BULLYNG NO DESEMPENHO ESCOLAR: COMO PROFESSORES E ESTUDANTES ENXERGAM O BULLYNG
DOI:
https://doi.org/10.51891/rease.v12i4.25038Palavras-chave:
Bullying. Desempenho escolar. Aprendizagem. Clima escolar. Prevenção.Resumo
Este artigo tem como objetivo analisar os impactos do bullying no desempenho escolar, buscando compreender como professores e estudantes percebem o fenômeno e de que maneira suas manifestações interferem no processo de aprendizagem. O tema se justifica pela crescente incidência de violência entre pares nas escolas e pelos prejuízos emocionais, sociais e acadêmicos decorrentes dessa prática. Para tanto, realizou-se uma revisão bibliográfica fundamentada em autores como Dan Olweus, Cléo Fante, Miriam Abramovay e Antônio dos Santos Neto, que oferecem bases conceituais e análises consistentes sobre o bullying e suas repercussões no ambiente educativo. Os resultados da revisão apontam que o bullying é caracterizado por agressões intencionais e repetidas, marcadas pelo desequilíbrio de poder entre agressor e vítima. No contexto escolar, estudantes identificam o fenômeno com maior precisão por vivenciarem diretamente as interações cotidianas, enquanto professores, embora reconheçam sua gravidade, nem sempre conseguem intervir de forma imediata.
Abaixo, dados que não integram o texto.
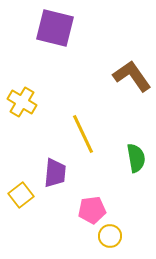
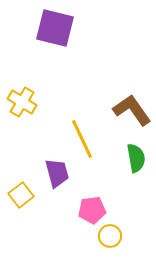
brown L-shape: moved 34 px down
yellow line: moved 1 px left, 5 px down
purple trapezoid: moved 2 px right; rotated 20 degrees counterclockwise
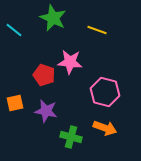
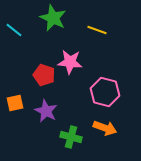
purple star: rotated 15 degrees clockwise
Observou-se que vítimas de bullying apresentam queda no desempenho escolar, dificuldades de concentração, baixa autoestima e desmotivação, fatores que comprometem significativamente a aprendizagem. Além disso, o estudo indica que os efeitos não se restringem às vítimas, atingindo também agressores e espectadores. Conclui-se que o enfrentamento do bullying requer ações integradas, contínuas e compartilhadas por toda a comunidade escolar, incluindo políticas de prevenção, formação docente e fortalecimento das habilidades socioemocionais. Estratégias desse tipo são essenciais para promover um ambiente seguro, acolhedor e propício ao desenvolvimento integral dos estudantes.